Performance Optimizations Can Have Unexpectedly Large Effects When Combined With Caches

This post is about a non-obvious interaction between performance optimizations and LRU/time limited caching.

In 2017, I was working a major performance issue. We were onboarding a large customer, and a batch process was taking 3 hours1, long enough to mean that trucks would be waiting at the dock, shipments would be fulfilled a day late, etc.

We were able to run the whole process under a sampling profiler, and found that the foo method was taking roughly 50% of the time. Fortunately, it wasn't hard to see room for improvement. The details were tricky, but after some work, I thought I had a solid improvement. I could avoid at least half of the work in the foo method, so perhaps I could shave 45 minutes off the whole process.

We uploaded code to the test environment, expecting to wait a few hours, but the entire process finished in 45 minutes. Instead of a 45 minute savings, we'd shaved off 2 hours and 15 minutes. My first instinct was that we had a bug--nothing is faster than throwing an exception, or skipping all the real work.

In fact, the code was fine. What I didn't realize is that the code pulled data from caches that expired as time went on, and a significant portion of the original 3 hours was spent fetching data that had expired from the cache. After optimizing one slow portion of the code, other portions were reaching from the cache and the overall speedup was larger than seemed possible.

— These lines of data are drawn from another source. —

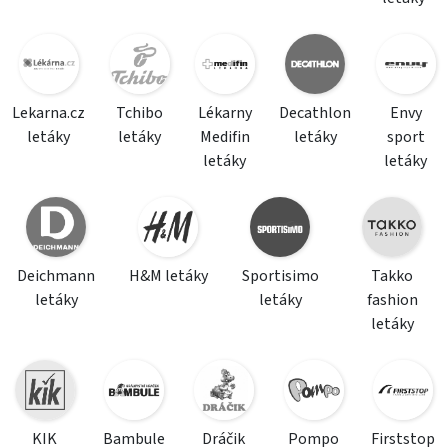
Lekarna.cz
Tchibo
Lékarny
Decathlon
Envy
letáky
letáky
Medifin
letáky
sport
letáky
letáky
Deichmann
H&M letáky
Sportisimo
Takko
letáky
letáky
fashion
letáky
KIK
Bambule
Dráčik
Pompo
Firststop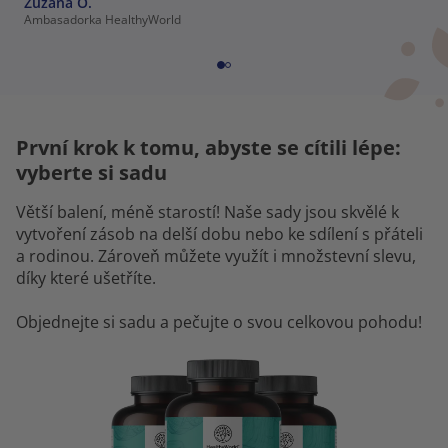
Zuzana O.
Ambasadorka HealthyWorld
První krok k tomu, abyste se cítili lépe:
vyberte si sadu
Větší balení, méně starostí! Naše sady jsou skvělé k
vytvoření zásob na delší dobu nebo ke sdílení s přáteli
a rodinou. Zároveň můžete využít i množstevní slevu,
díky které ušetříte.
Objednejte si sadu a pečujte o svou celkovou pohodu!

It's common wisdom that systems with caches can fail badly when the caches are cold. When every request misses the cache, the system is overloaded, and never recovers. What I observed was the mirror image.

Thanks to Stuart Cook for pointing out that I was describing the opposite of the familiar cold cache situation.

Footnotes


  1. It's been a minute, and I no longer have the profiles or detailed notes. I have a good memory for figures, but it's possible that 50% was 40%, or 45 minutes was 30 minutes. But it really was 3 hours--when you're staying late to fix a problem and it takes 3 hours to get data, that sticks with you.

    Taking better notes is an important skill. I take better notes these days, but could double my effort on note-taking before I hit diminshing returns.